— ASSIGNMENT —
After counting the lines below that hold the word "Kreiner", reply with the count and nothing else.

— RECORDS —

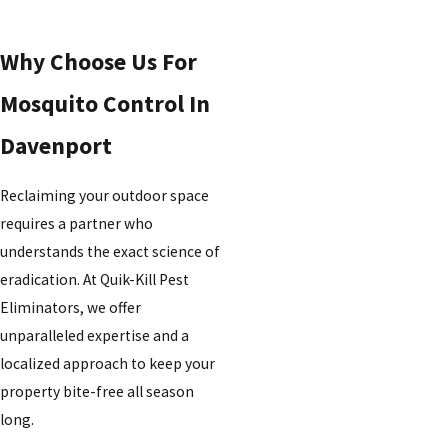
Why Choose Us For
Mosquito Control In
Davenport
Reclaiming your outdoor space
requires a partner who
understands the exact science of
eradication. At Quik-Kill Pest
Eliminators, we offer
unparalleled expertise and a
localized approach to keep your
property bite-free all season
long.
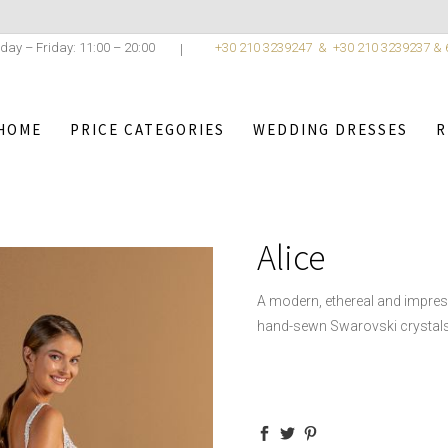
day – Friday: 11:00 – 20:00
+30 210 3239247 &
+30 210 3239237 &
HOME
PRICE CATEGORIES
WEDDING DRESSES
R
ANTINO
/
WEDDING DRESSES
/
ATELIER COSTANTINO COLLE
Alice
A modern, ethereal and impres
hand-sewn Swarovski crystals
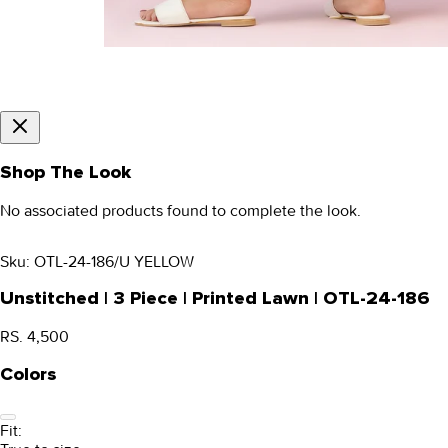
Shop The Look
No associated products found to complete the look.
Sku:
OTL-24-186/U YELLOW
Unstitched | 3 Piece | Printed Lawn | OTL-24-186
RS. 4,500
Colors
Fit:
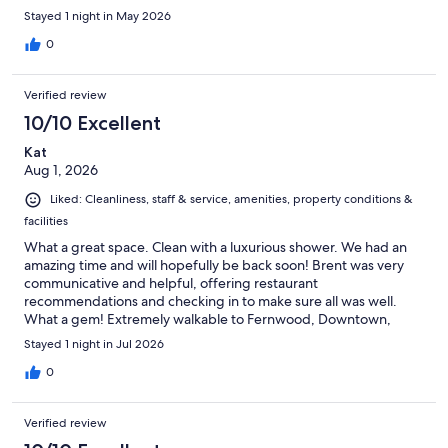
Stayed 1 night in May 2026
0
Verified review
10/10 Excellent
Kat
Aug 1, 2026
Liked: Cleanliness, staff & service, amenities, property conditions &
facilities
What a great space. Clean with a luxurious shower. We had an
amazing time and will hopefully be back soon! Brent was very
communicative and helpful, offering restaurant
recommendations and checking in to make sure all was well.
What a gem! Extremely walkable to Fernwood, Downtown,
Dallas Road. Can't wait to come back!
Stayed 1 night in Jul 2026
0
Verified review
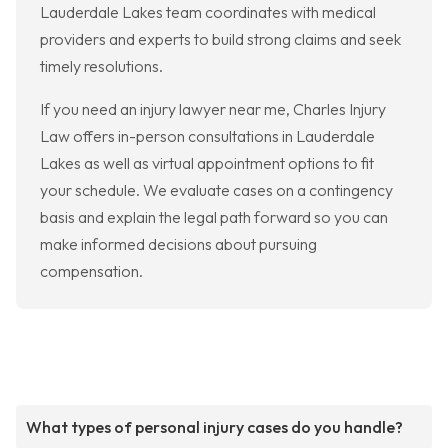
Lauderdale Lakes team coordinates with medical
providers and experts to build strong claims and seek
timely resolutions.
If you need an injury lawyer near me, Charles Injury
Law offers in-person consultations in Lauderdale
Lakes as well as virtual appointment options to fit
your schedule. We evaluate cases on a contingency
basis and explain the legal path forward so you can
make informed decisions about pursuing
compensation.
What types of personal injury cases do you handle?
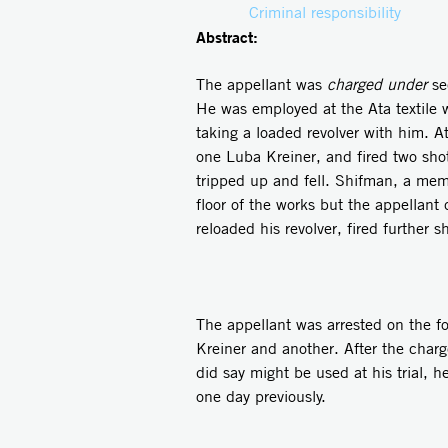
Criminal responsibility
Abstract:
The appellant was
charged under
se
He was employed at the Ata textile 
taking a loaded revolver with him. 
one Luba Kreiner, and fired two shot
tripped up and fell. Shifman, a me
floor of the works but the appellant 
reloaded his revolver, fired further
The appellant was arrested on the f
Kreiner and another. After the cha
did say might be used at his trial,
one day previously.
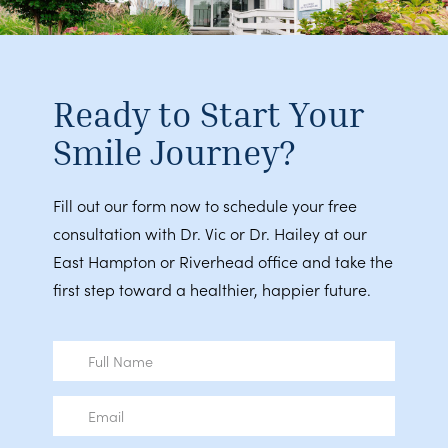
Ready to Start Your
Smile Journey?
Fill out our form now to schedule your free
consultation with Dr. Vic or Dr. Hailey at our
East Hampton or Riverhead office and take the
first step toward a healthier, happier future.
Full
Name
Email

— THE ANSWER —
2